• _Task goal_:
Without the pictures, print each of the records below exactly as it appears.

• _Records provided_:
*** Block opens ***

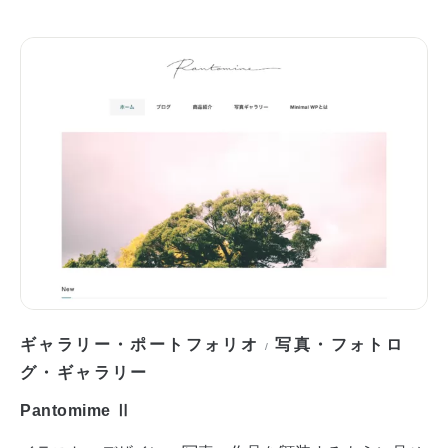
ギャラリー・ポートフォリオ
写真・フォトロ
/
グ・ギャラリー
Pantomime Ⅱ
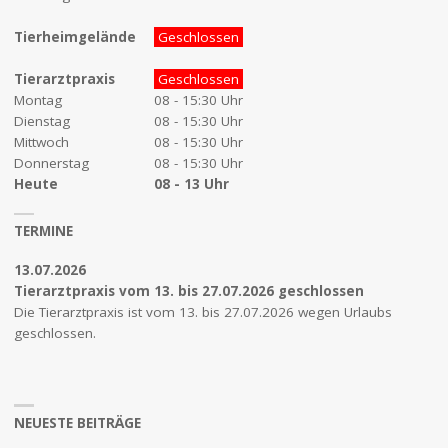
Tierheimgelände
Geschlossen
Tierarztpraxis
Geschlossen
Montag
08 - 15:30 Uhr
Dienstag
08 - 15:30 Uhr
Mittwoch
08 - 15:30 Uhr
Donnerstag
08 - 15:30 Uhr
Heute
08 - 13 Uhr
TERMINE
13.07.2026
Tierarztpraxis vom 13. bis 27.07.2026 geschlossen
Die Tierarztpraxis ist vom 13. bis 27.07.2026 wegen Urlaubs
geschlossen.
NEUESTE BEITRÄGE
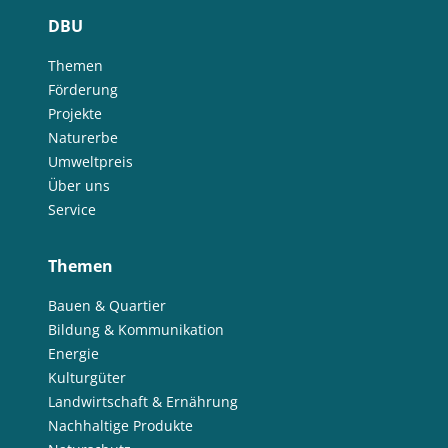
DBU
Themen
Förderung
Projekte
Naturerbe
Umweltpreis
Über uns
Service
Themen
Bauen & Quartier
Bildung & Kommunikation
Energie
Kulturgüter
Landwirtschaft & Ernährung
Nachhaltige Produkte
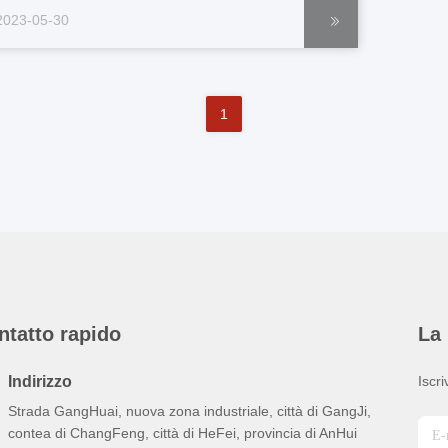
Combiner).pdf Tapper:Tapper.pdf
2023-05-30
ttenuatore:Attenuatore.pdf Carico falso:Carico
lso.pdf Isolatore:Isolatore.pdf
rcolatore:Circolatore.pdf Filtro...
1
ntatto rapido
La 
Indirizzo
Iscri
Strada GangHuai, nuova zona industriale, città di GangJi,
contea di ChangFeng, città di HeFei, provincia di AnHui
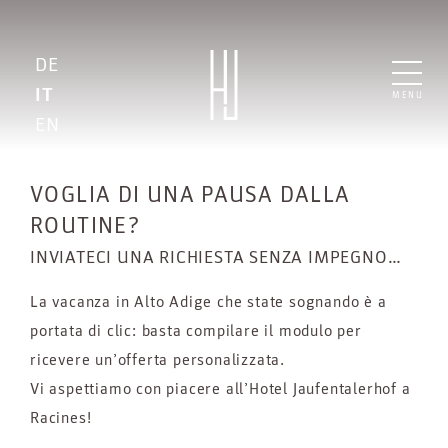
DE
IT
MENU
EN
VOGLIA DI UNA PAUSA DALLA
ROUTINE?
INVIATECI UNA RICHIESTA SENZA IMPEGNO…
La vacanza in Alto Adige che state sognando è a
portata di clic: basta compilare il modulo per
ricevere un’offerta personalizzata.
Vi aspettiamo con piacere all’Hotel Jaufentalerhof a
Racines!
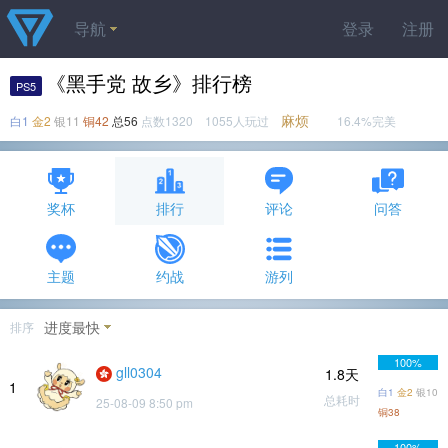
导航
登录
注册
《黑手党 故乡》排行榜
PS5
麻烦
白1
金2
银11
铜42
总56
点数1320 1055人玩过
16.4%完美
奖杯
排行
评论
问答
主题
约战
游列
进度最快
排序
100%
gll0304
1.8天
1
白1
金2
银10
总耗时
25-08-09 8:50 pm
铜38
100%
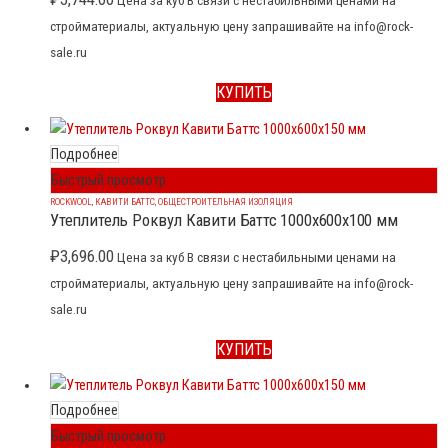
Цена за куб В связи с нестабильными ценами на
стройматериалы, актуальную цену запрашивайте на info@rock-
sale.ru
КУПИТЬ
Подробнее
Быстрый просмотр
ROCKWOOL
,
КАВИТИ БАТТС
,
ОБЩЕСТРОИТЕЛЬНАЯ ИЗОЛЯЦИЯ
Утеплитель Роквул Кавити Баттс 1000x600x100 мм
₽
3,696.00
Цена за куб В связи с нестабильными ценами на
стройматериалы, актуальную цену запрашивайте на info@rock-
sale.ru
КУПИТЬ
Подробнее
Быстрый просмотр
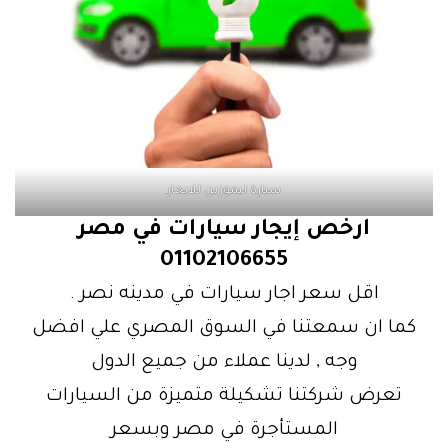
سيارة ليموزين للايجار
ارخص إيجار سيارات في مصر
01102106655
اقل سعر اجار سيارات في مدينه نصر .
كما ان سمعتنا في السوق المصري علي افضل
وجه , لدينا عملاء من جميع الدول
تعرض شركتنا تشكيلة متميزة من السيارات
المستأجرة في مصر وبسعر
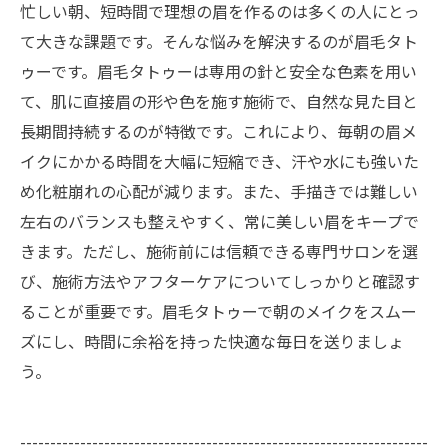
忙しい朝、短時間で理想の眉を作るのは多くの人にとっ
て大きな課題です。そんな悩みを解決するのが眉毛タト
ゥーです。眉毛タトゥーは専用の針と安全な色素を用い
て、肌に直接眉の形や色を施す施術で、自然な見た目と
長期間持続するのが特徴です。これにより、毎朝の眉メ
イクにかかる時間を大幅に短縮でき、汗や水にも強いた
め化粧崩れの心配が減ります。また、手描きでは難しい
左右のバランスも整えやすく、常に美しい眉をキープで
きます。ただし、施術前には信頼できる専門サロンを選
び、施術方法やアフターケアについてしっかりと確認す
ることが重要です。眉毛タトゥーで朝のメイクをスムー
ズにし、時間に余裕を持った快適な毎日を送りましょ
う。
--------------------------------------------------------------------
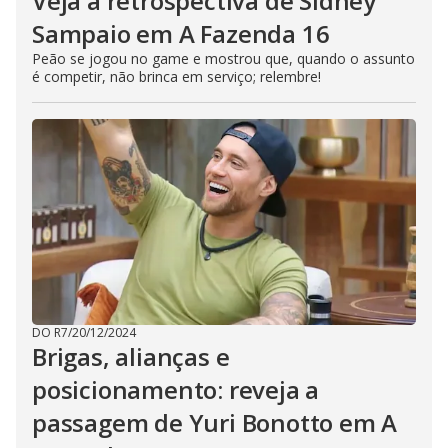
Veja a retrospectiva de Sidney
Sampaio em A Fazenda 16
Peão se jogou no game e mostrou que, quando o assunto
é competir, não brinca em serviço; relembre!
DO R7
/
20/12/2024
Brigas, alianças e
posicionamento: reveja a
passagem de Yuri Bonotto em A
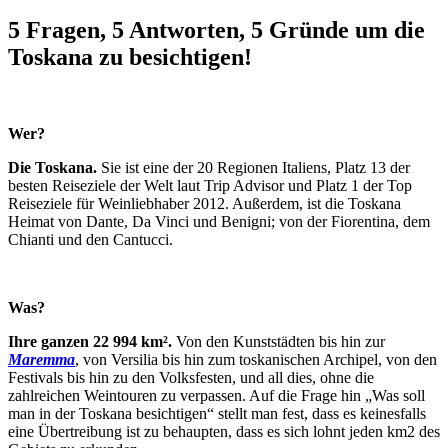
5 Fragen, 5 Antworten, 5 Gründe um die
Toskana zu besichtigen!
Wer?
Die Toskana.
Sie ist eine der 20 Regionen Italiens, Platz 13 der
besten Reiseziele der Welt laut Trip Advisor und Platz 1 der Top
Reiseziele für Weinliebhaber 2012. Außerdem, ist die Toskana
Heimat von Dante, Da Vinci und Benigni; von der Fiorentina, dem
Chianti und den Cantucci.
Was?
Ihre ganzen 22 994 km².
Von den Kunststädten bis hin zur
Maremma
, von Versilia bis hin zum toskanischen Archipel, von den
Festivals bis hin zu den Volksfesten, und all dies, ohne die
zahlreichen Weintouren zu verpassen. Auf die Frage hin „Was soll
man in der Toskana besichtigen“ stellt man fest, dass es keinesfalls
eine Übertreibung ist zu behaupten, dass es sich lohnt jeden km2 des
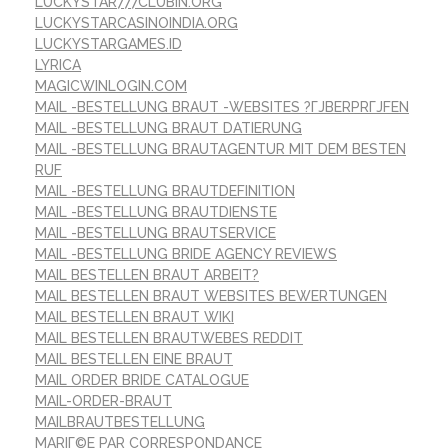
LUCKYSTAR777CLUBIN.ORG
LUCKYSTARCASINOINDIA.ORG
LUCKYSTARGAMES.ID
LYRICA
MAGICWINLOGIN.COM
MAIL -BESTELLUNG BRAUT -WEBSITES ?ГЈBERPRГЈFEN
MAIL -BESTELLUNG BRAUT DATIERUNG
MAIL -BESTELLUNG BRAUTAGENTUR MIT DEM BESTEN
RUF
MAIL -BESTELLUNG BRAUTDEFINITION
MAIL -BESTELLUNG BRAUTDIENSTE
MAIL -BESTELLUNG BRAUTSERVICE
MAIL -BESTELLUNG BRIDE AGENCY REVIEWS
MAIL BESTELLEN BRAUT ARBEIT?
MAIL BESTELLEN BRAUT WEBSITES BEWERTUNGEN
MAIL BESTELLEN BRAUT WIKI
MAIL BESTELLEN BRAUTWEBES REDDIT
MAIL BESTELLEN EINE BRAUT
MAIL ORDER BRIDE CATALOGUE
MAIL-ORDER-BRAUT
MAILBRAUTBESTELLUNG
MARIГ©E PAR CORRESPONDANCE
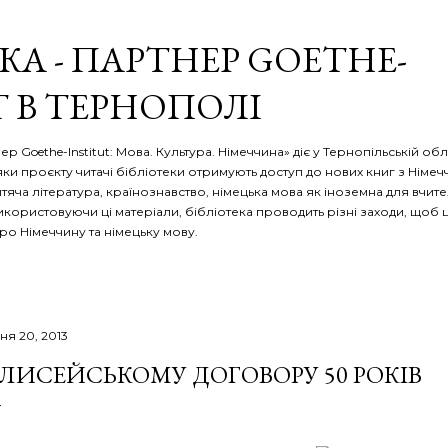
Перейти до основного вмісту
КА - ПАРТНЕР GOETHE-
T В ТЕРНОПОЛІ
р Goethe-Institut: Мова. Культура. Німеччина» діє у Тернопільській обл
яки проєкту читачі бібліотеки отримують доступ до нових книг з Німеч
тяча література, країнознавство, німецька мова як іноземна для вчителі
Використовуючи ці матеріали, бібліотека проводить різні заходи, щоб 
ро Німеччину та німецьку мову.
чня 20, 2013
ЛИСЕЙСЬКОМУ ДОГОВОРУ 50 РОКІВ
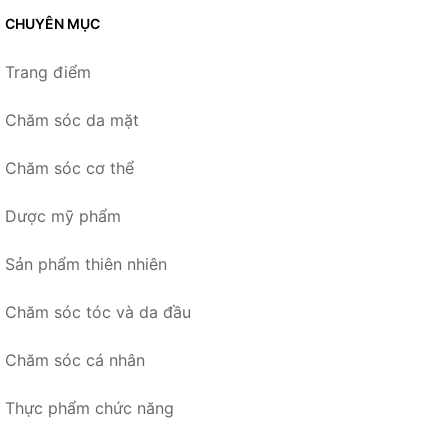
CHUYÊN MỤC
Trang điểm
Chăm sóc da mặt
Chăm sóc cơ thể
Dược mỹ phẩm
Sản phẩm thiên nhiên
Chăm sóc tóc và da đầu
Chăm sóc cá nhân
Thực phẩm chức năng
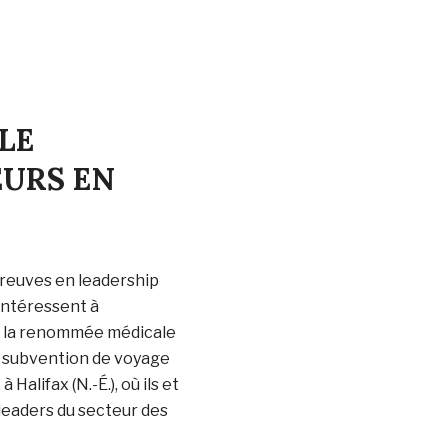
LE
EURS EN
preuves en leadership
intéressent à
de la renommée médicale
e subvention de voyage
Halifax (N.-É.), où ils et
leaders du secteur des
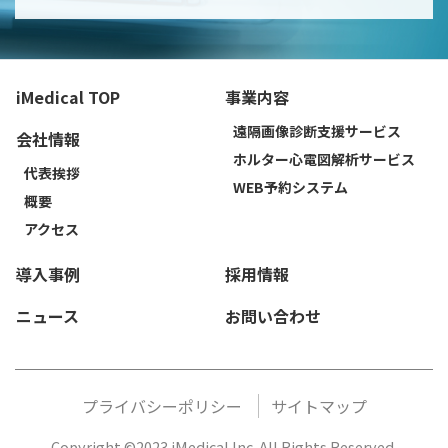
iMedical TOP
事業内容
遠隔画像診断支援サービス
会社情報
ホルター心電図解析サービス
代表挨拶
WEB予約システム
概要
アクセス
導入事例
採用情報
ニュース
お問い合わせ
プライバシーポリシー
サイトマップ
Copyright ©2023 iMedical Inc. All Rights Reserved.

*** Block closes ***

• _Solution to this exercise_:
ギャラリー・ポートフォリオ
写真・フォトロ
/
グ・ギャラリー
Pantomime Ⅱ
Tierheimgelände
Geschlossen
Tierarztpraxis
Geschlossen
Montag
08 - 15:30 Uhr
Dienstag
08 - 15:30 Uhr
Mittwoch
08 - 15:30 Uhr
Donnerstag
08 - 15:30 Uhr
Heute
08 - 13 Uhr
TERMINE
13.07.2026
Tierarztpraxis vom 13. bis 27.07.2026 geschlossen
Die Tierarztpraxis ist vom 13. bis 27.07.2026 wegen Urlaubs
geschlossen.
NEUESTE BEITRÄGE
DBU
Themen
Förderung
Projekte
Naturerbe
Umweltpreis
Über uns
Service
Themen
Bauen & Quartier
Bildung & Kommunikation
Energie
Kulturgüter
Landwirtschaft & Ernährung
Nachhaltige Produkte
Combiner).pdf Tapper:Tapper.pdf
2023-05-30
ttenuatore:Attenuatore.pdf Carico falso:Carico
lso.pdf Isolatore:Isolatore.pdf
rcolatore:Circolatore.pdf Filtro...
1
ntatto rapido
La 
Indirizzo
Iscri
Strada GangHuai, nuova zona industriale, città di GangJi,
contea di ChangFeng, città di HeFei, provincia di AnHui
DE
IT
MENU
EN
VOGLIA DI UNA PAUSA DALLA
ROUTINE?
INVIATECI UNA RICHIESTA SENZA IMPEGNO…
La vacanza in Alto Adige che state sognando è a
portata di clic: basta compilare il modulo per
ricevere un’offerta personalizzata.
Vi aspettiamo con piacere all’Hotel Jaufentalerhof a
Racines!
导航
登录
注册
《黑手党 故乡》排行榜
PS5
麻烦
白1
金2
银11
铜42
总56
点数1320 1055人玩过
16.4%完美
奖杯
排行
评论
问答
主题
约战
游列
进度最快
排序
100%
gll0304
1.8天
1
白1
金2
银10
总耗时
25-08-09 8:50 pm
铜38
100%
Цена за куб В связи с нестабильными ценами на
стройматериалы, актуальную цену запрашивайте на info@rock-
sale.ru
КУПИТЬ
Подробнее
Быстрый просмотр
ROCKWOOL
,
КАВИТИ БАТТС
,
ОБЩЕСТРОИТЕЛЬНАЯ ИЗОЛЯЦИЯ
Утеплитель Роквул Кавити Баттс 1000x600x100 мм
₽
3,696.00
Цена за куб В связи с нестабильными ценами на
стройматериалы, актуальную цену запрашивайте на info@rock-
sale.ru
КУПИТЬ
Подробнее
Быстрый просмотр
سيارة ليموزين للايجار
ارخص إيجار سيارات في مصر
01102106655
اقل سعر اجار سيارات في مدينه نصر .
كما ان سمعتنا في السوق المصري علي افضل
وجه , لدينا عملاء من جميع الدول
تعرض شركتنا تشكيلة متميزة من السيارات
المستأجرة في مصر وبسعر
忙しい朝、短時間で理想の眉を作るのは多くの人にとっ
て大きな課題です。そんな悩みを解決するのが眉毛タト
ゥーです。眉毛タトゥーは専用の針と安全な色素を用い
て、肌に直接眉の形や色を施す施術で、自然な見た目と
長期間持続するのが特徴です。これにより、毎朝の眉メ
イクにかかる時間を大幅に短縮でき、汗や水にも強いた
め化粧崩れの心配が減ります。また、手描きでは難しい
左右のバランスも整えやすく、常に美しい眉をキープで
きます。ただし、施術前には信頼できる専門サロンを選
び、施術方法やアフターケアについてしっかりと確認す
ることが重要です。眉毛タトゥーで朝のメイクをスムー
ズにし、時間に余裕を持った快適な毎日を送りましょ
う。
--------------------------------------------------------------------
Veja a retrospectiva de Sidney
Sampaio em A Fazenda 16
Peão se jogou no game e mostrou que, quando o assunto
é competir, não brinca em serviço; relembre!
DO R7
/
20/12/2024
Brigas, alianças e
posicionamento: reveja a
passagem de Yuri Bonotto em A
5 Fragen, 5 Antworten, 5 Gründe um die
Toskana zu besichtigen!
Wer?
Die Toskana.
Sie ist eine der 20 Regionen Italiens, Platz 13 der
besten Reiseziele der Welt laut Trip Advisor und Platz 1 der Top
Reiseziele für Weinliebhaber 2012. Außerdem, ist die Toskana
Heimat von Dante, Da Vinci und Benigni; von der Fiorentina, dem
Chianti und den Cantucci.
Was?
Ihre ganzen 22 994 km².
Von den Kunststädten bis hin zur
Maremma
, von Versilia bis hin zum toskanischen Archipel, von den
Festivals bis hin zu den Volksfesten, und all dies, ohne die
zahlreichen Weintouren zu verpassen. Auf die Frage hin „Was soll
man in der Toskana besichtigen“ stellt man fest, dass es keinesfalls
eine Übertreibung ist zu behaupten, dass es sich lohnt jeden km2 des
LUCKYSTAR777CLUBIN.ORG
LUCKYSTARCASINOINDIA.ORG
LUCKYSTARGAMES.ID
LYRICA
MAGICWINLOGIN.COM
MAIL -BESTELLUNG BRAUT -WEBSITES ?ГЈBERPRГЈFEN
MAIL -BESTELLUNG BRAUT DATIERUNG
MAIL -BESTELLUNG BRAUTAGENTUR MIT DEM BESTEN
RUF
MAIL -BESTELLUNG BRAUTDEFINITION
MAIL -BESTELLUNG BRAUTDIENSTE
MAIL -BESTELLUNG BRAUTSERVICE
MAIL -BESTELLUNG BRIDE AGENCY REVIEWS
MAIL BESTELLEN BRAUT ARBEIT?
MAIL BESTELLEN BRAUT WEBSITES BEWERTUNGEN
MAIL BESTELLEN BRAUT WIKI
MAIL BESTELLEN BRAUTWEBES REDDIT
MAIL BESTELLEN EINE BRAUT
MAIL ORDER BRIDE CATALOGUE
MAIL-ORDER-BRAUT
MAILBRAUTBESTELLUNG
MARIГ©E PAR CORRESPONDANCE
Перейти до основного вмісту
КА - ПАРТНЕР GOETHE-
T В ТЕРНОПОЛІ
р Goethe-Institut: Мова. Культура. Німеччина» діє у Тернопільській обл
яки проєкту читачі бібліотеки отримують доступ до нових книг з Німеч
тяча література, країнознавство, німецька мова як іноземна для вчителі
Використовуючи ці матеріали, бібліотека проводить різні заходи, щоб 
ро Німеччину та німецьку мову.
чня 20, 2013
ЛИСЕЙСЬКОМУ ДОГОВОРУ 50 РОКІВ
CHUYÊN MỤC
Trang điểm
Chăm sóc da mặt
Chăm sóc cơ thể
Dược mỹ phẩm
Sản phẩm thiên nhiên
Chăm sóc tóc và da đầu
Chăm sóc cá nhân
Thực phẩm chức năng
LE
EURS EN
preuves en leadership
intéressent à
de la renommée médicale
e subvention de voyage
Halifax (N.-É.), où ils et
leaders du secteur des
iMedical TOP
事業内容
遠隔画像診断支援サービス
会社情報
ホルター心電図解析サービス
代表挨拶
WEB予約システム
概要
アクセス
導入事例
採用情報
ニュース
お問い合わせ
プライバシーポリシー
サイトマップ
Copyright ©2023 iMedical Inc. All Rights Reserved.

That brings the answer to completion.